The configuration of G-WAN is done through the file hierarchy. Therefore, unzipping the G-WAN archive was enough to have a fully working server.

Benchmark results

The benchmark took 607 seconds in total.

Cherokee

Configuration

Relevant part of file /etc/cherokee/cherokee.conf

# Server
#
server!bind!1!port = 80
server!timeout = 15
server!keepalive = 1
server!keepalive_max_requests = 500
server!server_tokens = full
server!panic_action = /usr/share/cherokee/cherokee-panic
server!pid_file = /var/run/cherokee.pid
server!user = www-data
server!group = www-data

# Default virtual server
#
vserver!1!nick = default
vserver!1!document_root = /var/www
vserver!1!directory_index = index.html

Benchmark results

The benchmark took 1068 seconds in total.

Discussion

Let’s now compare the minimum, the average and the maximum requests per second rate of each server.

Minimum RPS

Average RPS

Maximum RPS

Conclusion

G-WAN is the clear winner of this benchmark, while Nginx and Varnish have simliar average performance. It’s not a real surprise to see Apache at the last position.

  • G-WAN can serve 2.25 times more requests per second on average compared to Cherokee, from 4.25 to 6.5 times compared to Nginx and Varnish, and from 9 to 13.5 times more than Apache.
  • Nginx / Varnish can serve 2.1 times more requests per second on average compared to Apache.
  • Nginx needs 1.73 more time to serve the same amount of requests compared to G-WAN.
  • Varnish needs 2.14 more time to serve the same amount of requests compared to G-WAN.
  • Apache needs 1.93 more time to serve a similar amount of requests compared to G-WAN (i.e. Apache sometimes replied with an error 503 and didn’t serve the exact same amount of requests).

Again, keep in mind that this benchmark compares only the servers with their out of the box settings locally (no networking is involved), and therefore the results might be misleading.

34 thoughts on “Serving static files: a comparison between Apache, Nginx, Varnish and G-WAN

  1. Try Apache’s MPM Event. It’s production-ready (read the mailing lists) and closer to Nginx.

    • Yes, It was already planned. In this first benchmark, I considered only the “out of the box” choices. On Ubuntu, if you install Apache2, by default it installs the MPM worker version. Thanks for your comment.

      (EDIT) done !

  2. Are you actually sure there were no (set-)cookies involved ?

    Your numbers looked like varnish didn’t cache at all…

    (By default, out of the box, varnish won’t cache anything with cookies, since we cannot possibly know what they mean or do)

    Poul-Henning

    • The upstream server (i.e Nginx) received only 1 request every 120 seconds (which is the default_ttl of Varnish). Moreover, I checked with varnishlog that the requests hit the cache. So, I can safely assume that Varnish actually served the requests.

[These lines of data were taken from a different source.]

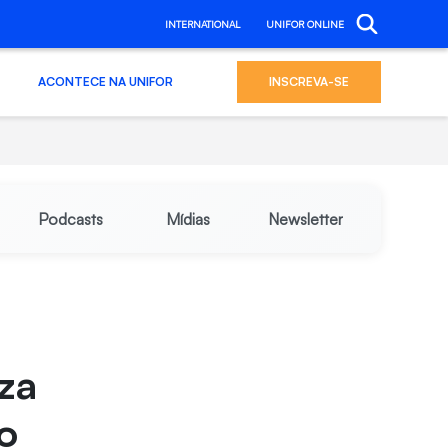
INTERNATIONAL
UNIFOR ONLINE
ACONTECE NA UNIFOR
INSCREVA-SE
Podcasts
Mídias
Newsletter
za
o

      As I’m about to do a second serie of benchmarks where the server are optimized, can you please give me some advice or pointers to optimze the configuration of Varnish ? Thanks a lot !

  3. This looks plain wrong. I have tested Varnish to great extent — and nginx — and this does not match any reality I’m familiar with. Given the tiny difference between nginx, Apache and Varnish in that result, it’s very hard to believe that this isn’t a bogus test and that some elementary mistake in the testing process has been made.

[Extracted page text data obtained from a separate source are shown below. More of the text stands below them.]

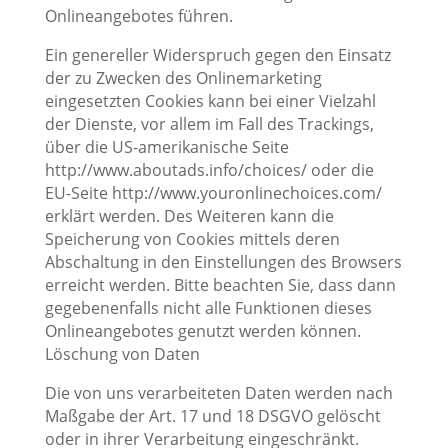
Onlineangebotes führen.
Ein genereller Widerspruch gegen den Einsatz
der zu Zwecken des Onlinemarketing
eingesetzten Cookies kann bei einer Vielzahl
der Dienste, vor allem im Fall des Trackings,
über die US-amerikanische Seite
http://www.aboutads.info/choices/ oder die
EU-Seite http://www.youronlinechoices.com/
erklärt werden. Des Weiteren kann die
Speicherung von Cookies mittels deren
Abschaltung in den Einstellungen des Browsers
erreicht werden. Bitte beachten Sie, dass dann
gegebenenfalls nicht alle Funktionen dieses
Onlineangebotes genutzt werden können.
Löschung von Daten
Die von uns verarbeiteten Daten werden nach
Maßgabe der Art. 17 und 18 DSGVO gelöscht
oder in ihrer Verarbeitung eingeschränkt.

    Given the claims made, I’m inclined to ask for output of varnishstat -1, top and netstat -n.

    Take a look at http://kristianlyng.wordpress.com/2010/10/23/275k-req/ for comparison. The limit at that point was the bandwidth. This does not at all match what you are presenting.

    • Hi, thanks for your comment. I’ve redone the Varnish benchmark and provided the output of “varnishstat -1” after the benchmark.

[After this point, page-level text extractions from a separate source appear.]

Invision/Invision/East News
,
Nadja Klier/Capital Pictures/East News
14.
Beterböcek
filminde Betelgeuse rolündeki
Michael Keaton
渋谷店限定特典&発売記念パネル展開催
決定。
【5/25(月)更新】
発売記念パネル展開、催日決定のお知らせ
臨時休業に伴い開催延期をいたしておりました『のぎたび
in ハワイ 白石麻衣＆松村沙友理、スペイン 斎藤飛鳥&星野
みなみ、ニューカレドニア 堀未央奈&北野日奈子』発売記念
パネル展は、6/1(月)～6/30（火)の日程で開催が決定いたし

      The output of “top” is looks like this throughout the benchmark:
      13060 nobody 20 0 5365m 113m 80m S 153 3.0 25:42.53 varnishd
      15962 nico 20 0 43320 8648 1668 R 12 0.2 0:00.06 ab

      Regarding “netstat -n”:
      Active Internet connections (w/o servers)
      Proto Recv-Q Send-Q Local Address Foreign Address State
      tcp 0 0 127.0.0.1:47469 127.0.0.1:6081 ESTABLISHED
      tcp 318 0 127.0.0.1:47720 127.0.0.1:6081 ESTABLISHED
      tcp 0 318 127.0.0.1:6081 127.0.0.1:47666 ESTABLISHED
      tcp 0 318 127.0.0.1:6081 127.0.0.1:47694 ESTABLISHED
      tcp 318 0 127.0.0.1:47734 127.0.0.1:6081 ESTABLISHED
      […]
      The output of “netstat -n | grep ESTABLISHED | wc -l” is always at least 2 times greater than the number of concurrent clients throughout the benchmark.

      Keep in mind that I’m testing locally the default setting of each server (without any optimization, such as tuning the thread_pools in the case of Varnish) on a laptop with a relatively slow CPU (Intel Core i3 – 370M @ 2.4 Ghz).

      Can you please point me the elementary mistake ? I’ll fix it, and redo all the tests. Thanks again for your help !

      • I’m certainly not a varnish expert but maybe try benchmarking with memory/malloc caches instead of purely disk based caches.

        Also you are testing on the same computer as the servers are running? Generally it’s best to test on a separate machine so that your benchmarks are not restricting the software you are testing.

        • I ended up trying to replicate your test on a virtual server we have setup to benchmark Varnish. I created the same 100.html file on our production web site (Varnish is configured to pass-thru to our normal site for load time comparison). This virtual server is configured with a 1G malloc store and I ran the same benchmark script with a slight change to shorten the run:
          #define FROM 800
          #define TO 1000
          #define STEP 10
          #define ITER 10 /
          From a geographically distance data center: min:102648 avg:145234 max:170035 Time:218 second(s) [00:03:38]
          From the same data center: min:175157 avg:187689 max:194601 Time:232 second(s) [00:03:52]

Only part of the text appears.